My stomach started rolling with nausea, and bile rose in my throat. All of a sudden, my confidence that Sutton and Stevie had worked so hard to build up took a big, fat nosedive. “I can’t,” I blurted. “I’m not ready for this.”

Dr. Yoffman’s eyes turned soft with understanding and he squeezed my shoulder. “It’s okay, Olivia. This is a lot to process and sounds very scary. It will take some time to absorb it all. I can also prescribe you something to help you relax and relieve the anxiety. How about today we at least get your blood work done and the CT scan, as I have that equipment here in the clinic. We’ll do the bone-marrow aspiration and biopsy tomorrow and the medication I’m going to prescribe will help you relax. And hopefully I’ll get your insurance approval for the PET scan soon.
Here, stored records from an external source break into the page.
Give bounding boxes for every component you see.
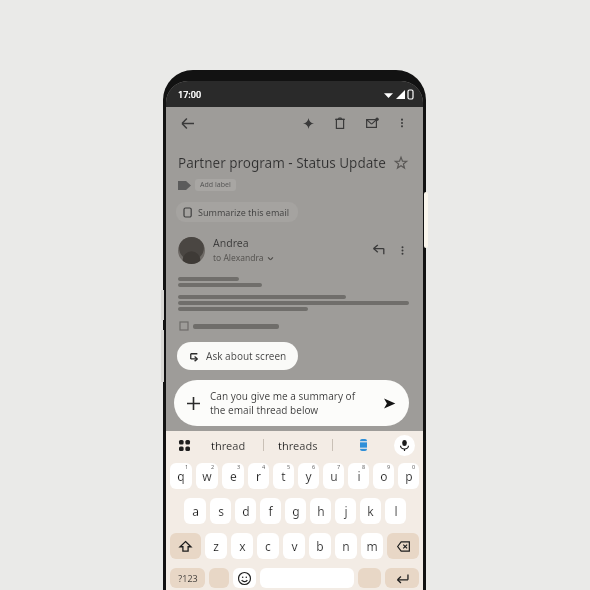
button[interactable]: More: [393, 241, 411, 259]
button[interactable]: ?123: [170, 568, 205, 588]
button[interactable]: r: [248, 463, 269, 489]
button[interactable]: Star: [391, 153, 411, 173]
button[interactable]: q: [170, 463, 192, 489]
button[interactable]: Space: [260, 568, 354, 588]
staticText: Add label: [200, 180, 231, 190]
staticText: e: [230, 468, 237, 484]
button[interactable]: i: [348, 463, 369, 489]
button[interactable]: j: [335, 498, 356, 524]
staticText: z: [213, 538, 219, 554]
button[interactable]: Keyboard options: [174, 435, 194, 455]
staticText: d: [242, 503, 250, 519]
button[interactable]: f: [260, 498, 281, 524]
staticText: Partner program - Status Update: [178, 154, 391, 172]
button[interactable]: w: [196, 463, 218, 489]
button[interactable]: Add: [174, 380, 409, 426]
staticText: n: [342, 538, 350, 554]
staticText: 5: [287, 463, 291, 470]
button[interactable]: Gemini: [297, 112, 319, 134]
button[interactable]: m: [361, 533, 383, 559]
button[interactable]: o: [373, 463, 394, 489]
button[interactable]: p: [398, 463, 419, 489]
button[interactable]: a: [184, 498, 206, 524]
staticText: x: [239, 538, 246, 554]
button[interactable]: v: [283, 533, 305, 559]
button[interactable]: Shift: [170, 533, 201, 559]
button[interactable]: n: [335, 533, 357, 559]
button[interactable]: c: [257, 533, 279, 559]
button[interactable]: Voice input: [394, 435, 415, 456]
button[interactable]: Mark unread: [361, 112, 383, 134]
button[interactable]: Ask about screen: [177, 342, 298, 370]
button[interactable]: Add: [184, 394, 202, 412]
staticText: v: [291, 538, 298, 554]
staticText: r: [256, 468, 261, 484]
button[interactable]: threads: [264, 438, 332, 453]
button[interactable]: Enter: [385, 568, 419, 588]
staticText: p: [405, 468, 413, 484]
button[interactable]: e: [222, 463, 244, 489]
button[interactable]: Delete: [329, 112, 351, 134]
button[interactable]: Backspace: [387, 533, 419, 559]
staticText: Can you give me a summary of the email t…: [210, 389, 373, 417]
button[interactable]: Emoji: [233, 568, 256, 588]
button[interactable]: s: [210, 498, 231, 524]
button[interactable]: t: [273, 463, 294, 489]
button[interactable]: More options: [391, 112, 413, 134]
button[interactable]: l: [385, 498, 406, 524]
staticText: q: [177, 468, 185, 484]
staticText: 17:00: [178, 88, 202, 100]
staticText: i: [357, 468, 361, 484]
staticText: Ask about screen: [206, 349, 287, 363]
button[interactable]: Add label: [195, 179, 236, 191]
staticText: 8: [362, 463, 366, 470]
button[interactable]: x: [231, 533, 253, 559]
staticText: 3: [237, 463, 241, 470]
button[interactable]: g: [285, 498, 306, 524]
button[interactable]: thread: [194, 438, 263, 453]
staticText: ?123: [178, 572, 198, 584]
staticText: m: [366, 538, 378, 554]
staticText: thread: [211, 438, 246, 453]
staticText: 1: [185, 463, 189, 470]
button[interactable]: y: [298, 463, 319, 489]
button[interactable]: [333, 439, 394, 451]
staticText: 9: [387, 463, 391, 470]
button[interactable]: [209, 568, 229, 588]
button[interactable]: Back: [176, 112, 198, 134]
staticText: 0: [412, 463, 416, 470]
staticText: l: [394, 503, 398, 519]
staticText: s: [218, 503, 224, 519]
staticText: a: [192, 503, 199, 519]
button[interactable]: u: [323, 463, 344, 489]
button[interactable]: [358, 568, 381, 588]
staticText: j: [344, 503, 348, 519]
button[interactable]: Reply: [369, 240, 389, 260]
staticText: k: [367, 503, 374, 519]
staticText: f: [268, 503, 273, 519]
staticText: 4: [262, 463, 266, 470]
staticText: 6: [312, 463, 316, 470]
staticText: Summarize this email: [198, 206, 290, 218]
staticText: h: [317, 503, 325, 519]
staticText: to Alexandra: [213, 252, 264, 264]
button[interactable]: d: [235, 498, 256, 524]
button[interactable]: b: [309, 533, 331, 559]
staticText: Andrea: [213, 236, 249, 250]
staticText: 2: [211, 463, 215, 470]
button[interactable]: Summarize this email: [176, 202, 298, 222]
button[interactable]: h: [310, 498, 331, 524]
staticText: b: [316, 538, 324, 554]
button[interactable]: k: [360, 498, 381, 524]
staticText: u: [330, 468, 338, 484]
staticText: w: [202, 468, 212, 484]
staticText: o: [380, 468, 388, 484]
staticText: threads: [278, 438, 318, 453]
staticText: g: [292, 503, 300, 519]
staticText: c: [265, 538, 271, 554]
button[interactable]: z: [205, 533, 227, 559]
button[interactable]: Send: [379, 393, 399, 413]
staticText: y: [305, 468, 312, 484]
staticText: 7: [337, 463, 341, 470]
staticText: t: [281, 468, 286, 484]
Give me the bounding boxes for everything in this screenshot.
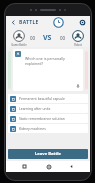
- button[interactable]: Settings: [78, 18, 87, 27]
- staticText: 00: [60, 35, 66, 41]
- staticText: BATTLE: [19, 19, 39, 26]
- staticText: Robot: [74, 43, 82, 47]
- staticText: Which one is personally explained?: [25, 56, 79, 66]
- button[interactable]: Permanent beautiful capsule: [8, 94, 88, 103]
- staticText: Leave Battle: [35, 151, 62, 157]
- button[interactable]: Learning after units: [8, 104, 88, 113]
- button[interactable]: Timer: [53, 17, 64, 28]
- button[interactable]: Static remembrance solution: [8, 114, 88, 123]
- button[interactable]: Robot: [69, 30, 86, 47]
- staticText: Kidney machines: [19, 126, 46, 131]
- button[interactable]: Game Battle: [10, 30, 27, 47]
- staticText: VS: [43, 33, 52, 43]
- button[interactable]: Kidney machines: [8, 124, 88, 133]
- button[interactable]: Home: [44, 162, 53, 171]
- staticText: 00: [30, 35, 36, 41]
- button[interactable]: Back: [67, 162, 76, 171]
- button[interactable]: Back: [9, 18, 18, 27]
- staticText: Permanent beautiful capsule: [19, 96, 65, 101]
- staticText: Static remembrance solution: [19, 116, 65, 121]
- button[interactable]: Record voice: [75, 83, 81, 89]
- button[interactable]: Leave Battle: [8, 149, 88, 159]
- button[interactable]: Recent apps: [20, 162, 29, 171]
- staticText: Game Battle: [11, 43, 27, 47]
- staticText: Learning after units: [19, 106, 51, 111]
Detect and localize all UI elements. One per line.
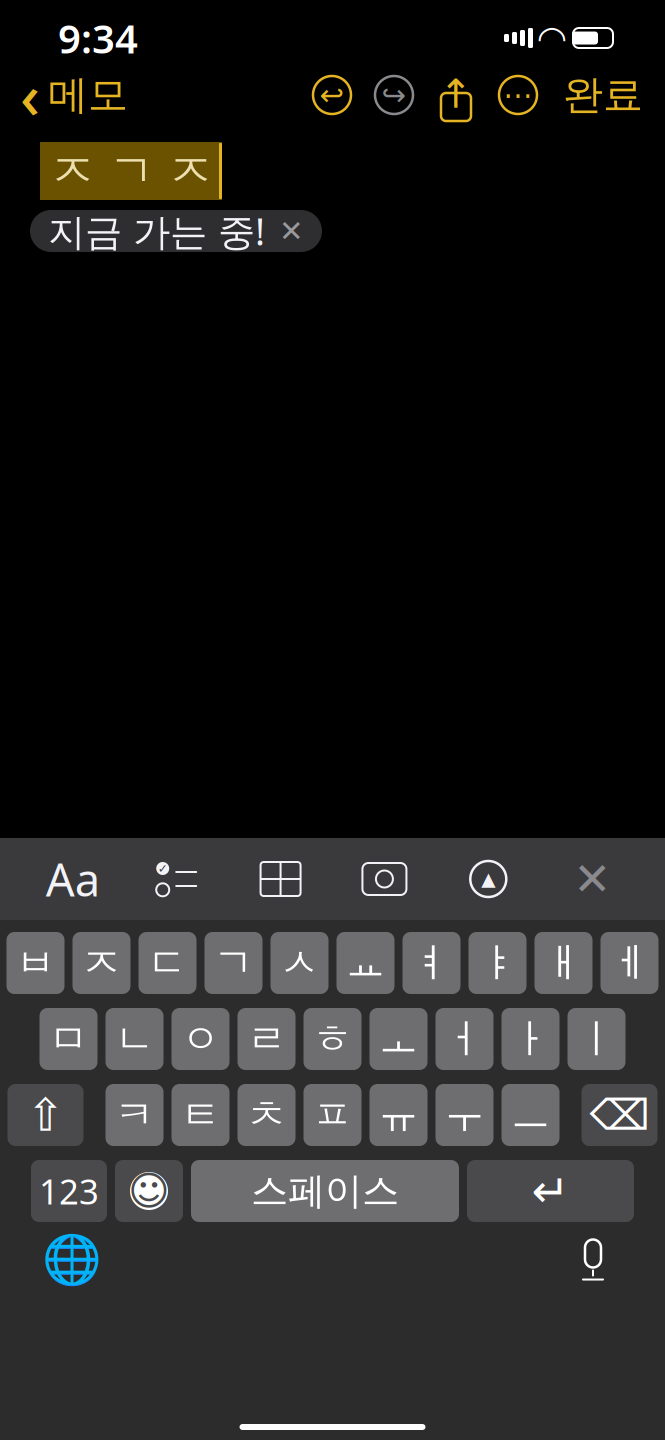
staticText: ✕ [279, 214, 304, 248]
button[interactable]: 123 [31, 1160, 107, 1222]
staticText: ◠ [538, 18, 566, 58]
button[interactable]: ‹ [6, 67, 142, 123]
button[interactable]: ㅋ [106, 1084, 164, 1146]
staticText: ㄹ [246, 1014, 286, 1064]
button[interactable]: Camera [353, 851, 415, 907]
button[interactable]: ㅐ [534, 932, 592, 994]
staticText: ↵ [532, 1165, 570, 1217]
button[interactable]: ㅍ [304, 1084, 362, 1146]
staticText: ㅑ [478, 938, 518, 988]
button[interactable]: Emoji [115, 1160, 183, 1222]
staticText: ㄷ [148, 938, 188, 988]
staticText: 🌐 [42, 1233, 102, 1287]
button[interactable]: ㄴ [106, 1008, 164, 1070]
staticText: ㅈ [82, 938, 122, 988]
staticText: ㅁ [48, 1014, 88, 1064]
button[interactable]: ㅓ [436, 1008, 494, 1070]
button[interactable]: ㄱ [204, 932, 262, 994]
button[interactable]: ㅇ [172, 1008, 230, 1070]
button[interactable]: ㅂ [6, 932, 64, 994]
button[interactable]: ㄷ [138, 932, 196, 994]
staticText: ▲ [481, 868, 495, 890]
staticText: Aa [46, 849, 100, 909]
button[interactable]: More [487, 67, 549, 123]
button[interactable]: ㅎ [304, 1008, 362, 1070]
button[interactable]: ㅏ [502, 1008, 560, 1070]
button[interactable]: ㅔ [600, 932, 658, 994]
staticText: ㅈ ㄱ ㅈ [50, 143, 213, 199]
button[interactable]: 지금 가는 중! [30, 210, 322, 252]
button[interactable]: ㅜ [436, 1084, 494, 1146]
button[interactable]: Checklist [146, 851, 208, 907]
staticText: ㅗ [378, 1014, 418, 1064]
button[interactable]: ㅁ [40, 1008, 98, 1070]
button[interactable]: ㅑ [468, 932, 526, 994]
staticText: ㅏ [510, 1014, 550, 1064]
staticText: ⌫ [590, 1091, 650, 1139]
button[interactable]: 완료 [549, 67, 657, 123]
staticText: ㅎ [312, 1014, 352, 1064]
button[interactable]: Shift [8, 1084, 84, 1146]
staticText: ↑ [439, 71, 473, 117]
staticText: ㅔ [610, 938, 650, 988]
button[interactable]: ㅠ [370, 1084, 428, 1146]
button[interactable]: ㅣ [568, 1008, 626, 1070]
button[interactable]: Dictation [563, 1232, 623, 1288]
staticText: ⋯ [504, 78, 532, 112]
button[interactable]: Share [425, 67, 487, 123]
button[interactable]: ㅌ [172, 1084, 230, 1146]
staticText: ㅅ [280, 938, 320, 988]
staticText: ㅂ [16, 938, 56, 988]
staticText: ✓ [158, 862, 168, 875]
button[interactable]: ㅡ [502, 1084, 560, 1146]
button[interactable]: Undo [301, 67, 363, 123]
button[interactable]: Table [250, 851, 312, 907]
staticText: ㅡ [510, 1090, 550, 1140]
staticText: ㅊ [246, 1090, 286, 1140]
staticText: ☺ [128, 1168, 170, 1214]
button[interactable]: ㅅ [270, 932, 328, 994]
staticText: ↩ [320, 78, 344, 112]
button[interactable]: ㅕ [402, 932, 460, 994]
button[interactable]: ㅗ [370, 1008, 428, 1070]
staticText: ⇧ [26, 1089, 64, 1141]
button[interactable]: ㅛ [336, 932, 394, 994]
staticText: ✕ [573, 853, 611, 905]
button[interactable]: Format [42, 851, 104, 907]
staticText: ㅜ [444, 1090, 484, 1140]
button[interactable]: Return [467, 1160, 634, 1222]
button[interactable]: Dismiss keyboard [561, 851, 623, 907]
staticText: ㅣ [576, 1014, 616, 1064]
staticText: 완료 [563, 70, 643, 120]
button[interactable]: Delete [582, 1084, 658, 1146]
staticText: 123 [39, 1168, 99, 1214]
staticText: ↪ [382, 78, 406, 112]
button[interactable]: Markup [457, 851, 519, 907]
staticText: ㄴ [114, 1014, 154, 1064]
staticText: ‹ [20, 54, 40, 136]
staticText: 스페이스 [251, 1168, 399, 1214]
staticText: 9:34 [58, 11, 138, 64]
staticText: ㄱ [214, 938, 254, 988]
button[interactable]: ㅊ [238, 1084, 296, 1146]
button[interactable]: ㅈ [72, 932, 130, 994]
staticText: 메모 [48, 70, 128, 120]
staticText: ㅠ [378, 1090, 418, 1140]
staticText: ㅍ [312, 1090, 352, 1140]
staticText: ㅛ [346, 938, 386, 988]
staticText: 지금 가는 중! [48, 206, 265, 256]
staticText: ㅕ [412, 938, 452, 988]
staticText: ㅐ [544, 938, 584, 988]
button[interactable]: 스페이스 [191, 1160, 459, 1222]
button[interactable]: ㄹ [238, 1008, 296, 1070]
staticText: ㅌ [180, 1090, 220, 1140]
staticText: ㅇ [180, 1014, 220, 1064]
button[interactable]: Redo [363, 67, 425, 123]
staticText: ㅋ [114, 1090, 154, 1140]
staticText: ㅓ [444, 1014, 484, 1064]
button[interactable]: Next keyboard [42, 1232, 102, 1288]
Sound like a plan?”

I swallowed hard and nodded at him gratefully that he wasn’t immersing me all the way in. I was also liking the sound of him prescribing me something for the anxiety, because I felt like my body was about ready to blow apart in a million pieces because it was trembling so badly.

Before he left, Dr. Yoffman asked if I had any other questions, and I felt foolish over what I was getting ready to ask. I didn’t have any experience with cancer, other than what I had seen on the news or through friends on social media. Here I was, faced with a life-threatening illness, and all I could think to ask was, “Am I going to lose my hair during the treatment?”